Image source: Generated by Unbounded AI

The OpenAI palace fight drama has just ended, and it will immediately set off another uproar!

Reuters revealed that before Altman was fired, several researchers wrote warning letters to the board of directors that may have triggered the whole incident:

The next-generation AI model, internally named Q (pronounced Q-Star), is too powerful and advanced to threaten humanity.

Q* is led by the central figure of this storm, Chief Scientist Ilya Sutskever.

People quickly linked Altman’s previous remarks at the APEC summit:

There have been four times in OpenAI’s history, most recently in the last few weeks, when I was in the room when we pushed through the veil of ignorance and reached the frontier of discovery, which was the highest honor of my career. ”

Q* may have the following core characteristics that are considered a key step on the road to AGI or superintelligence.

  • Break through the limitations of human data and can produce huge amounts of training data by yourself
  • Ability to learn and improve independently

The news quickly sparked a huge discussion, and Musk also asked with a link.

The latest meme is that, seemingly overnight, people have gone from being experts on the board of directors of Ultraman and OpenAI to Q* experts.

Breaking Data Limits

According to the latest news from The Information, Q’* was formerly known as GPT-Zero, a project initiated by Ilya Sutskever, with a name that pays homage to DeepMind’s Alpha-Zero.

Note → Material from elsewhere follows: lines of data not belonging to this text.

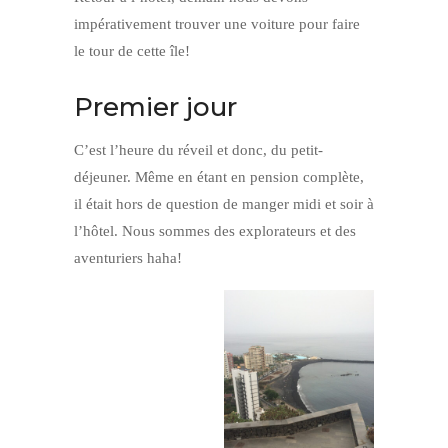
impérativement trouver une voiture pour faire
le tour de cette île!
Premier jour
C’est l’heure du réveil et donc, du petit-
déjeuner. Même en étant en pension complète,
il était hors de question de manger midi et soir à
l’hôtel. Nous sommes des explorateurs et des
aventuriers haha!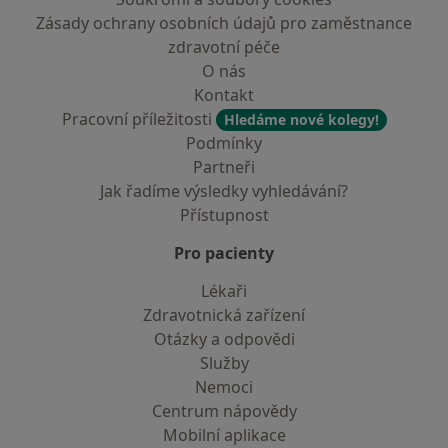
Zásady ochrany osobních údajů pro zaměstnance
zdravotní péče
O nás
Kontakt
Pracovní příležitosti
Hledáme nové kolegy!
Podmínky
Partneři
Jak řadíme výsledky vyhledávání?
Přístupnost
Pro pacienty
Lékaři
Zdravotnická zařízení
Otázky a odpovědi
Služby
Nemoci
Centrum nápovědy
Mobilní aplikace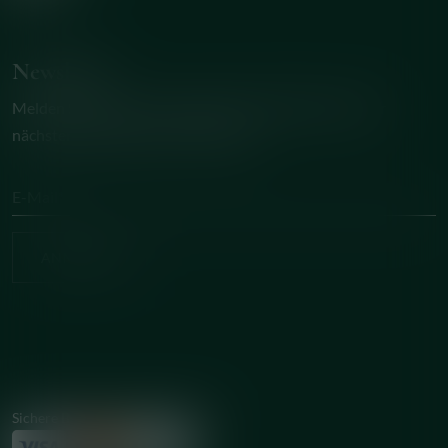
Newsletter
Melden Sie sich an und erhalten Sie 10% Rabatt bei der
nächsten Bestellung im Onlineshop.
ANMELDEN
Sichere Bezahlungsmöglichkeiten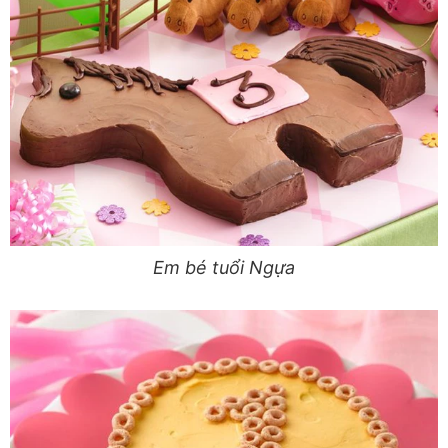
Em bé tuổi Ngựa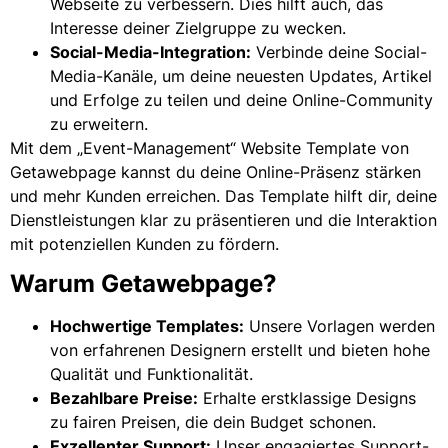
Webseite zu verbessern. Dies hilft auch, das
Interesse deiner Zielgruppe zu wecken.
Social-Media-Integration:
Verbinde deine Social-
Media-Kanäle, um deine neuesten Updates, Artikel
und Erfolge zu teilen und deine Online-Community
zu erweitern.
Mit dem „Event-Management“ Website Template von
Getawebpage kannst du deine Online-Präsenz stärken
und mehr Kunden erreichen. Das Template hilft dir, deine
Dienstleistungen klar zu präsentieren und die Interaktion
mit potenziellen Kunden zu fördern.
Warum Getawebpage?
Hochwertige Templates:
Unsere Vorlagen werden
von erfahrenen Designern erstellt und bieten hohe
Qualität und Funktionalität.
Bezahlbare Preise:
Erhalte erstklassige Designs
zu fairen Preisen, die dein Budget schonen.
Exzellenter Support:
Unser engagiertes Support-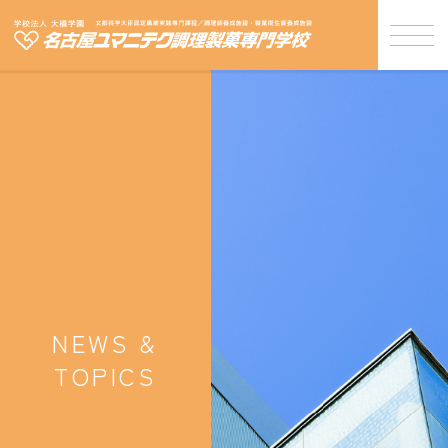
NEWS &
TOPICS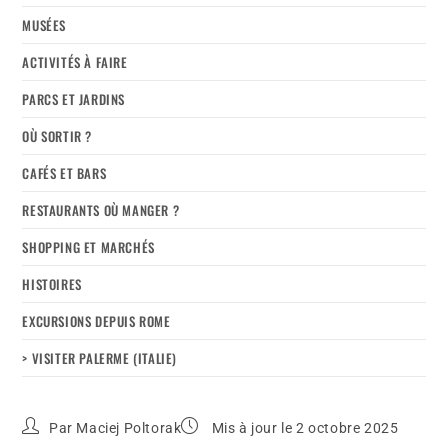
MUSÉES
ACTIVITÉS À FAIRE
PARCS ET JARDINS
OÙ SORTIR ?
CAFÉS ET BARS
RESTAURANTS OÙ MANGER ?
SHOPPING ET MARCHÉS
HISTOIRES
EXCURSIONS DEPUIS ROME
> VISITER PALERME (ITALIE)
Par
Maciej Poltorak
Mis à jour le 2 octobre 2025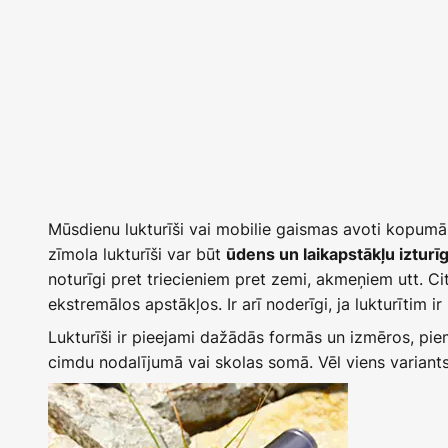
Mūsdienu lukturīši vai mobilie gaismas avoti kopumā 
zīmola lukturīši var būt
ūdens un laikapstākļu izturīg
noturīgi pret triecieniem pret zemi, akmeņiem utt. Cit
ekstremālos apstākļos. Ir arī noderīgi, ja lukturītim i
Lukturīši ir pieejami dažādās formās un izmēros, pi
cimdu nodalījumā vai skolas somā. Vēl viens variants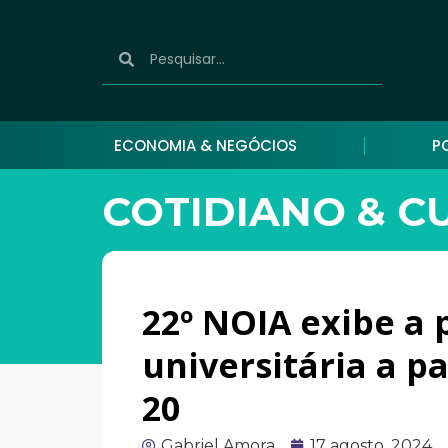
ECONOMIA & NEGÓCIOS
P
COTIDIANO & C
22º NOIA exibe a
universitária a pa
20
Gabriel Amora
17 agosto, 2024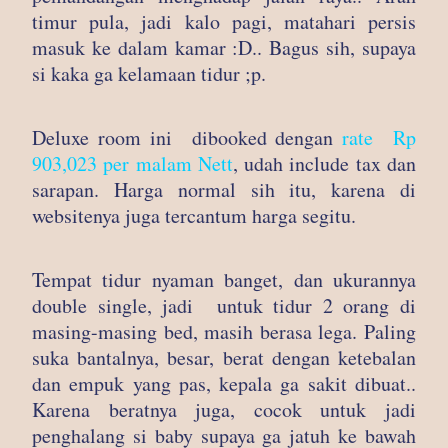
timur pula, jadi kalo pagi, matahari persis
masuk ke dalam kamar :D.. Bagus sih, supaya
si kaka ga kelamaan tidur ;p.
Deluxe room ini dibooked dengan
rate Rp
903,023 per malam Nett
, udah include tax dan
sarapan. Harga normal sih itu, karena di
websitenya juga tercantum harga segitu.
Tempat tidur nyaman banget, dan ukurannya
double single, jadi untuk tidur 2 orang di
masing-masing bed, masih berasa lega. Paling
suka bantalnya, besar, berat dengan ketebalan
dan empuk yang pas, kepala ga sakit dibuat..
Karena beratnya juga, cocok untuk jadi
penghalang si baby supaya ga jatuh ke bawah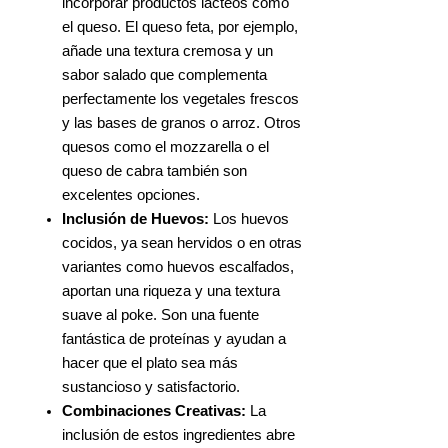
incorporar productos lácteos como
el queso. El queso feta, por ejemplo,
añade una textura cremosa y un
sabor salado que complementa
perfectamente los vegetales frescos
y las bases de granos o arroz. Otros
quesos como el mozzarella o el
queso de cabra también son
excelentes opciones.
Inclusión de Huevos:
Los huevos
cocidos, ya sean hervidos o en otras
variantes como huevos escalfados,
aportan una riqueza y una textura
suave al poke. Son una fuente
fantástica de proteínas y ayudan a
hacer que el plato sea más
sustancioso y satisfactorio.
Combinaciones Creativas:
La
inclusión de estos ingredientes abre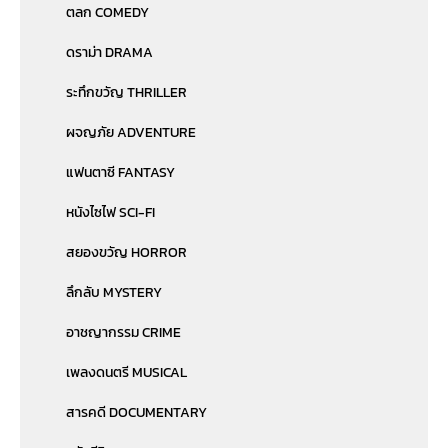
ตลก COMEDY
ดราม่า DRAMA
ระทึกขวัญ THRILLER
ผจญภัย ADVENTURE
แฟนตาซี FANTASY
หนังไซไฟ SCI-FI
สยองขวัญ HORROR
ลึกลับ MYSTERY
อาชญากรรม CRIME
เพลงดนตรี MUSICAL
สารคดี DOCUMENTARY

Alpha-Zero doesn’t need to learn human chess games, but learns to play Go by playing against himself.

GPT-Zero enables next-generation AI models to be trained using synthetic data instead of relying on real-world data such as text or images scraped from the internet.

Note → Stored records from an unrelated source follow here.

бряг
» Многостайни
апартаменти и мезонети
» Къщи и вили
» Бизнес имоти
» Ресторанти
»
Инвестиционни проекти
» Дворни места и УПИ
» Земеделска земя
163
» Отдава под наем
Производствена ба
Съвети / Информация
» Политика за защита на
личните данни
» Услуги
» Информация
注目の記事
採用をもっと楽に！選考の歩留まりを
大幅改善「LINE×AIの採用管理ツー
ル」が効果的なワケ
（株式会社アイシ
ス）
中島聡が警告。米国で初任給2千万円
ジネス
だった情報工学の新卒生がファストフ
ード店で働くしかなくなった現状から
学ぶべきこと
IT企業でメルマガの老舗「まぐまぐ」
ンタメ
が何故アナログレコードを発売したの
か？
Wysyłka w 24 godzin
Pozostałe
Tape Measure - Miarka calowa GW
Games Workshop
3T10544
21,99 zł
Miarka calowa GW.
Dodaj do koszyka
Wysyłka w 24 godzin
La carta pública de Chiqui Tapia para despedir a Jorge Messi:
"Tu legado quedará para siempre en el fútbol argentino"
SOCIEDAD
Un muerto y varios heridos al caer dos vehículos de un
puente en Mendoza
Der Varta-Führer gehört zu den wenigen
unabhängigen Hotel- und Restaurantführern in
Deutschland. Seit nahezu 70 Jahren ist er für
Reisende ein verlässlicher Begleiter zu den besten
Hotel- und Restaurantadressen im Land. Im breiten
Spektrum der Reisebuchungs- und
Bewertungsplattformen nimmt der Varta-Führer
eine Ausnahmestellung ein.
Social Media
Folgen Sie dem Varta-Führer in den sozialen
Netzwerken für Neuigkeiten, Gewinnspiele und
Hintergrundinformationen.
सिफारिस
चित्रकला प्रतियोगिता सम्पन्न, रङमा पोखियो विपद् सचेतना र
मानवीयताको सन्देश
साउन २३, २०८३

In 2021, GPT-Zero was officially established, and there has not been much directly related news since then.

But just a few weeks ago, Ilya mentioned in an interview:

Without going into too much detail, I just want to say that data limitations can be overcome and progress will continue.

Based on GPT-Zero, Q* was developed by Jakub Pachocki and Szymon Sidor.

Both of them were early members of OpenAI, and they were also the first members to announce that they would follow Ultraman to Microsoft.

Jakub Pachocki, who was promoted to Director of Research last month, has been a core contributor to many of his past breakthroughs, including the Dota 2 project and GPT-4 pre-training.

Szymon Sidor has also worked on the Dota 2 project, and his bio is “building AGI, line by line”.

In the Reuters message, it was mentioned that Q* was given huge computing resources to be able to solve certain mathematical problems. Although the current mathematical ability is only at the elementary school level, the researchers are very optimistic about future success.

In addition, it was mentioned that OpenAI has established a new team of “AI scientists”, which is a merger of the two teams of “Code Gen” and “Math Gen” in the early days, and is exploring and optimizing to improve the reasoning ability of AI, and eventually carry out scientific exploration.

Three Guesses

There is no more specific word out about what exactly Q* is, but some have speculated from the name that it may have something to do with Q-Learning.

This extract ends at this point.